= Red Lion Inn, Philadelphia =

Historic inn in Andalusia, Bensalem Township, Bucks County, Pennsylvania

Castner, Samuel Jr.. "Red Lion Inn. Torresdale, Pa.."

The Red Lion Inn was a historic inn located near the Red Lion Bridge just outside Philadelphia in Andalusia, Bensalem Township, Bucks County, Pennsylvania, in the United States. The inn, the first public house in the area, was located on the King's Highway (now Bristol Pike) at the bridge across Poquessing Creek.

==History and architectural features==
In 1730, Philip Amos petitioned the court to keep a public house of entertainment "near Poquessing creek, on the highway from Philadelphia to Bristol, that being The Red Lion Inn". Delegates to the First Continental Congress from Massachusetts dined there on their way to Philadelphia in 1774. John Adams was known to stop there on his travels to and from Philadelphia. The inn operated from about 1726 until December 1991, when it was destroyed by fire.

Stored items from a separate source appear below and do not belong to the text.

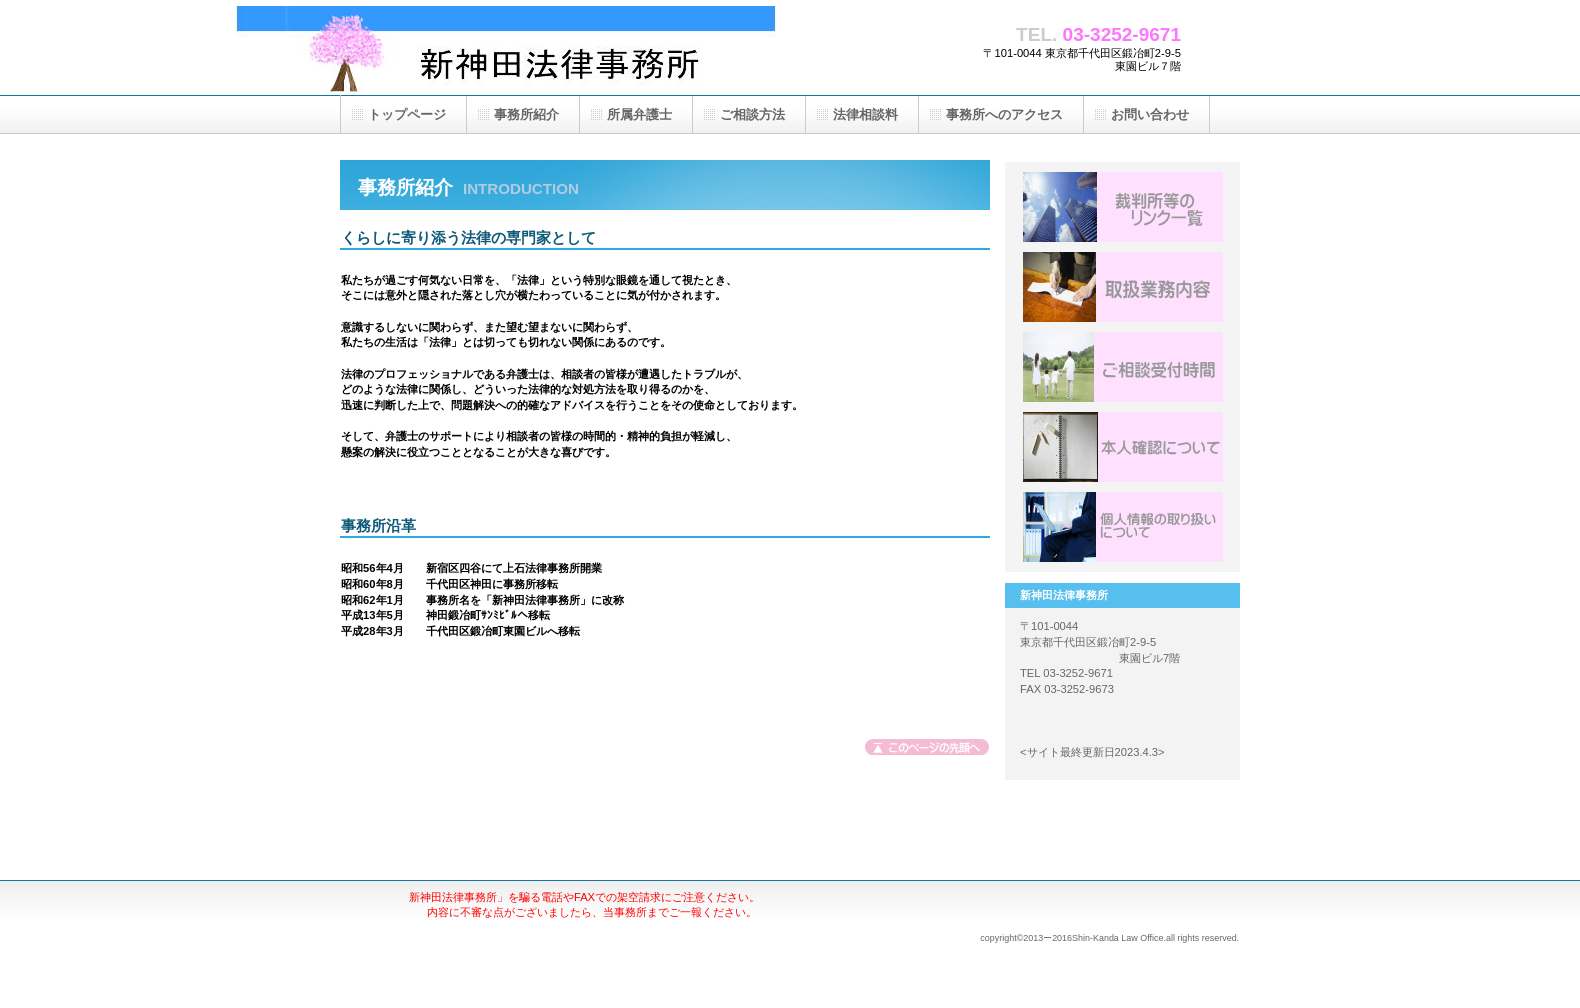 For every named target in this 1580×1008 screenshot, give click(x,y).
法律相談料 (865, 114)
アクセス (1123, 527)
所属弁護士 (639, 114)
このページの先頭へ (927, 749)
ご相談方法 (752, 114)
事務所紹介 (526, 114) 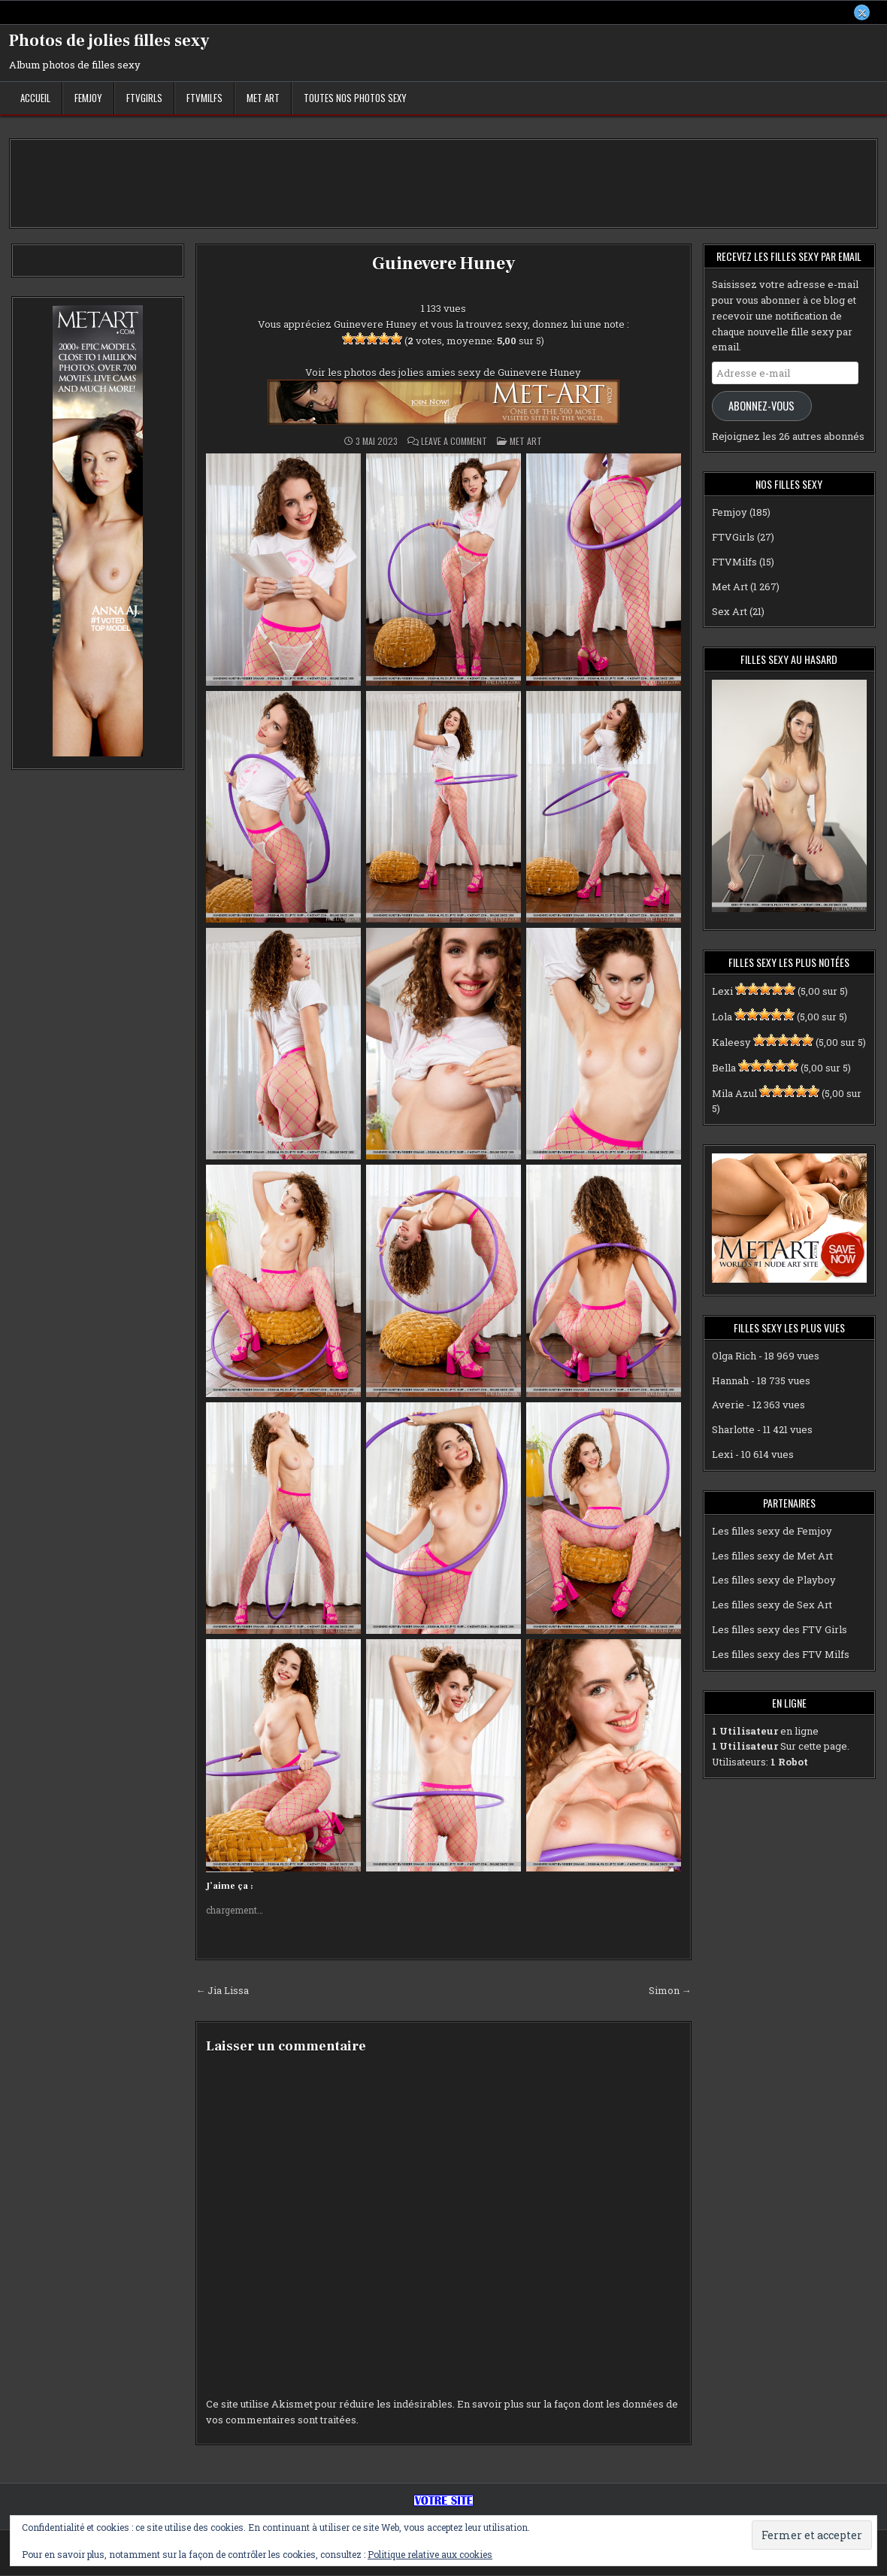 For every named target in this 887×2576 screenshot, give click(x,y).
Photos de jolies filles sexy (109, 41)
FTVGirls (144, 98)
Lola (722, 1017)
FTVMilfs (204, 98)
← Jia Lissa (222, 1991)
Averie (728, 1405)
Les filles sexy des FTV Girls (779, 1630)
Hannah (730, 1380)
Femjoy (88, 98)
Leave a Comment (454, 442)
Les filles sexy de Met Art (772, 1555)
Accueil (35, 98)
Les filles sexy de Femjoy (772, 1531)
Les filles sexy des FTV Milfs (780, 1654)
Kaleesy (731, 1043)
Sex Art (729, 611)
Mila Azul (734, 1093)
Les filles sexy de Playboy (774, 1580)
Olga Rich (734, 1355)
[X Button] (861, 13)
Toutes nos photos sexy (355, 98)
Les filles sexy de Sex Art (772, 1605)
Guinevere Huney (443, 264)
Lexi (722, 992)
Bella (724, 1067)
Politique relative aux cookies (430, 2554)
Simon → (670, 1991)
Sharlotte (733, 1430)
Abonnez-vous (761, 406)
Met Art (263, 98) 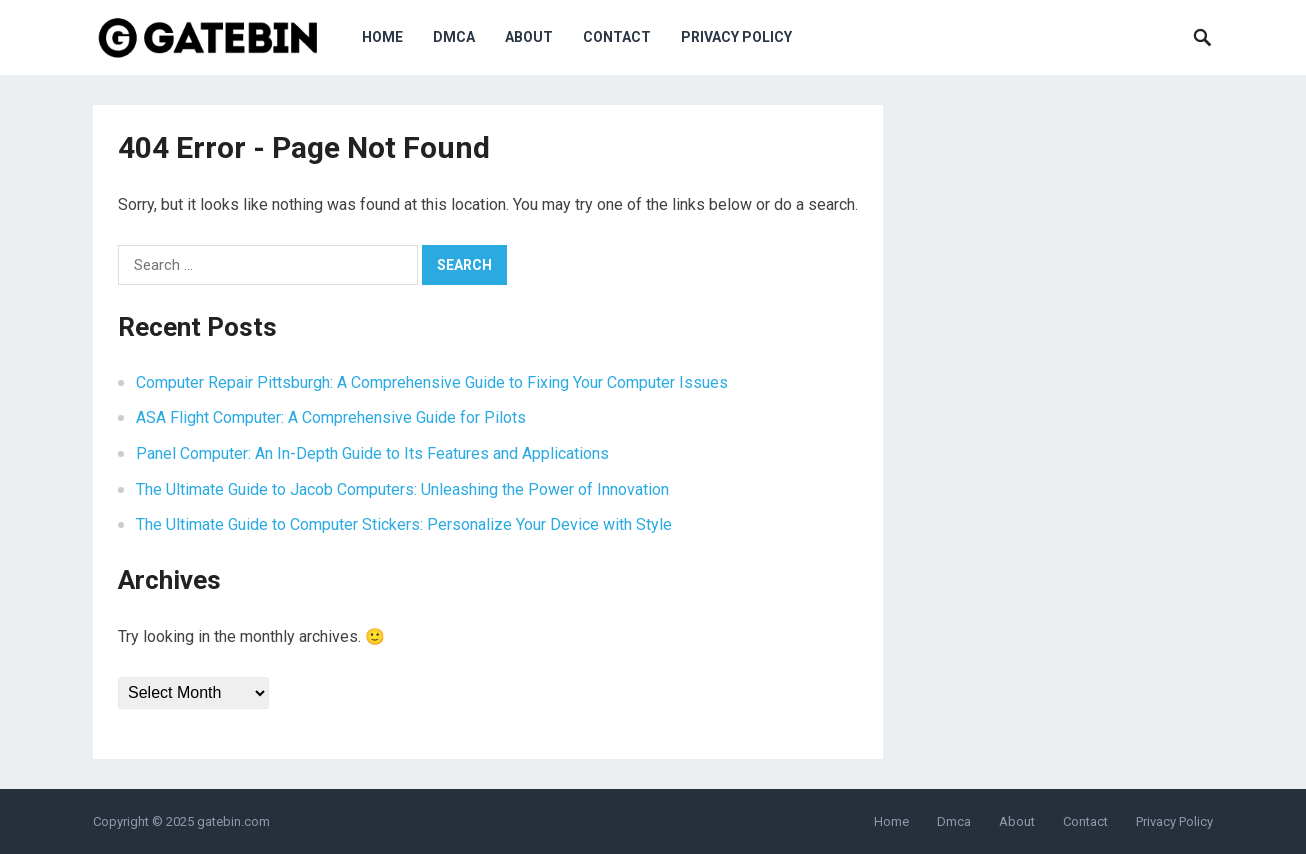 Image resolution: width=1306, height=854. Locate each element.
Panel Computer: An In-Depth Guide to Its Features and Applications (372, 453)
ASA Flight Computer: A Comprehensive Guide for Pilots (331, 417)
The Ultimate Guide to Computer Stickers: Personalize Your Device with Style (404, 524)
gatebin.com (233, 821)
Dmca (454, 37)
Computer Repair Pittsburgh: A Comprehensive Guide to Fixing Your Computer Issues (432, 382)
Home (382, 37)
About (529, 37)
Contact (617, 37)
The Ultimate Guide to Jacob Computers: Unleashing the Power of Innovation (402, 489)
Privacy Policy (736, 37) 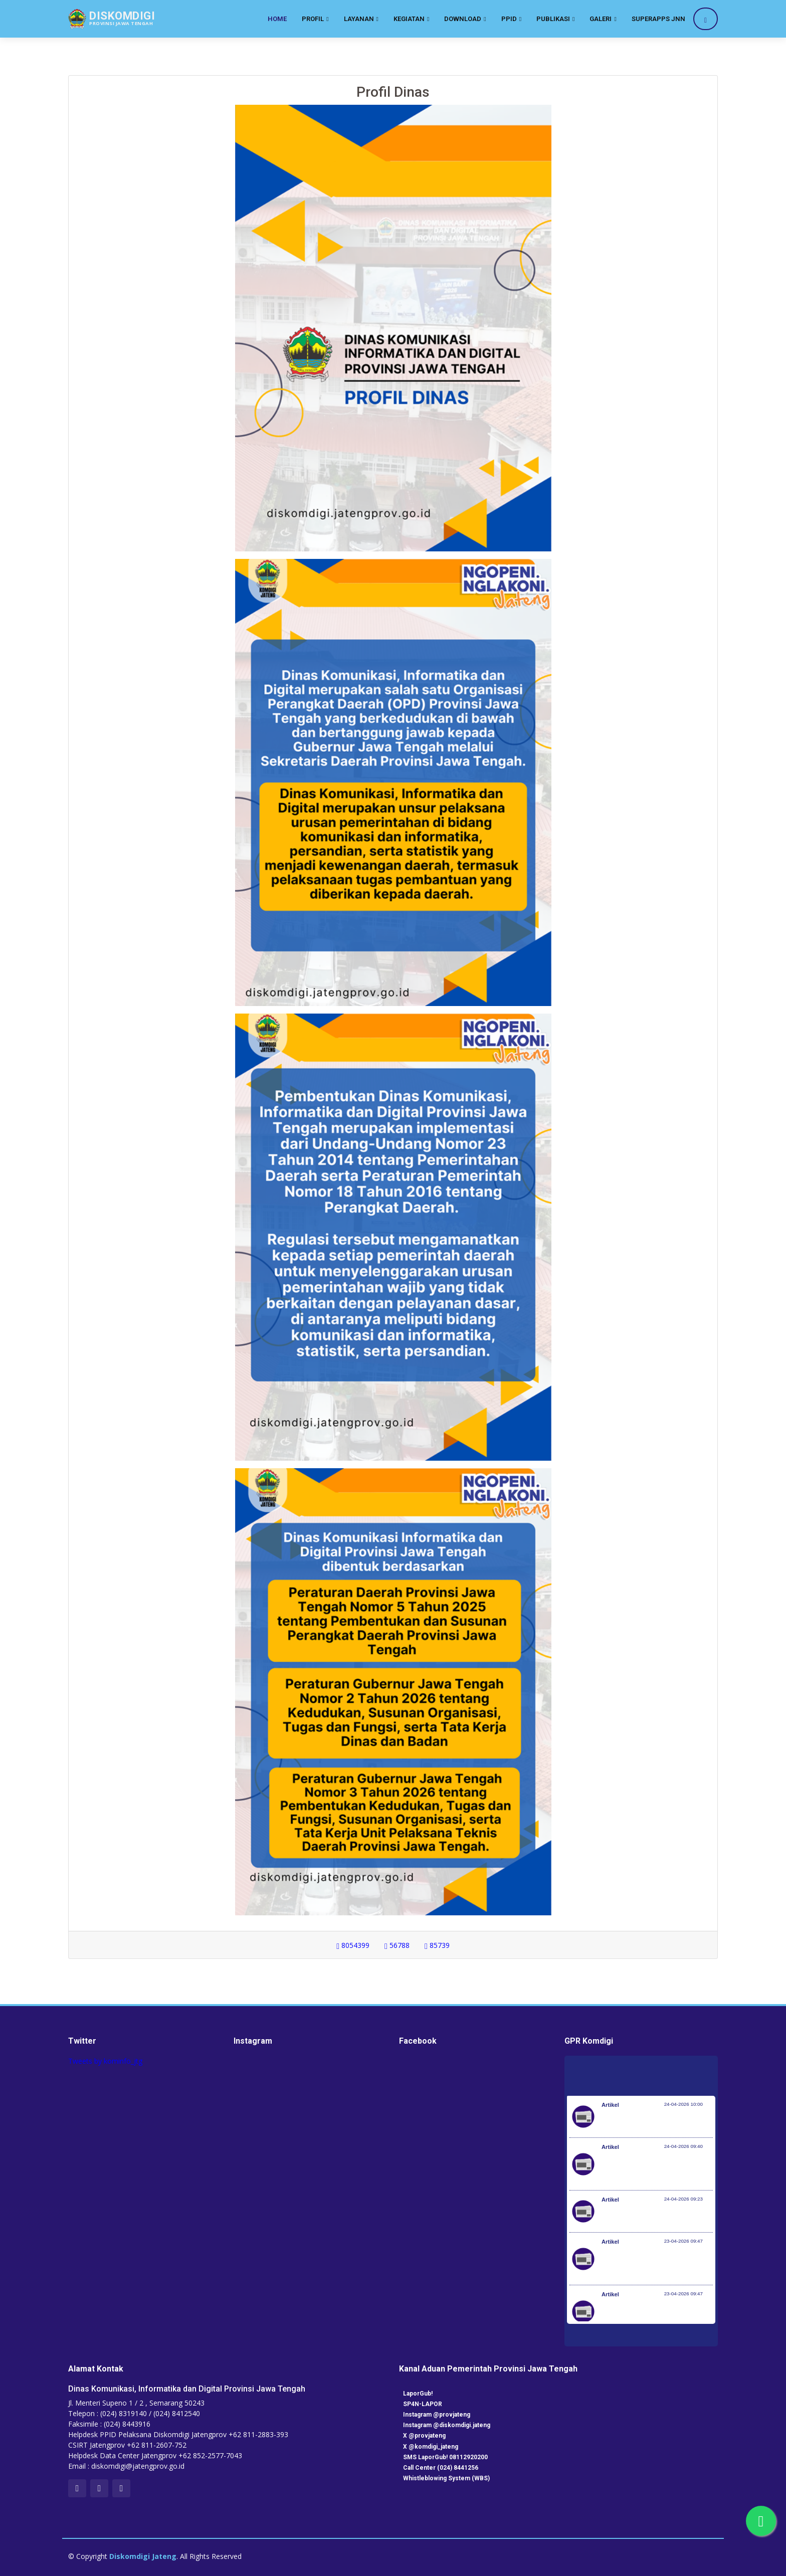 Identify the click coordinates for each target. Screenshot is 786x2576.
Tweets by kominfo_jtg (105, 2061)
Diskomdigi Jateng (142, 2556)
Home (277, 19)
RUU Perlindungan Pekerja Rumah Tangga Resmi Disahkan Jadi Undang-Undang (656, 2263)
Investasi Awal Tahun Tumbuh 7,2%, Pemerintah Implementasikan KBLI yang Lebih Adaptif (657, 2169)
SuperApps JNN (658, 19)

Many stories surround the inn as it was home to Henrietta, a companion who lived in the upstairs center room. The center room though that floor was not heated was always warmer than either adjoining room. Its interior went through many renovations over its lifetime, but many things were left unchanged such as the grand fireplace in the basement-level meeting room where many meetings were held during the Revolution. It was later known as a stop on the Underground Railroad.

General George Washington and the Continental Army camped along the Poquessing behind the Red Lion Inn on their way to Yorktown.

Just a few blocks away lies the John Hart Burial Yard, established in 1683, where some of the earliest settlers, including ancestors of Dr. Benjamin Rush, were laid to rest.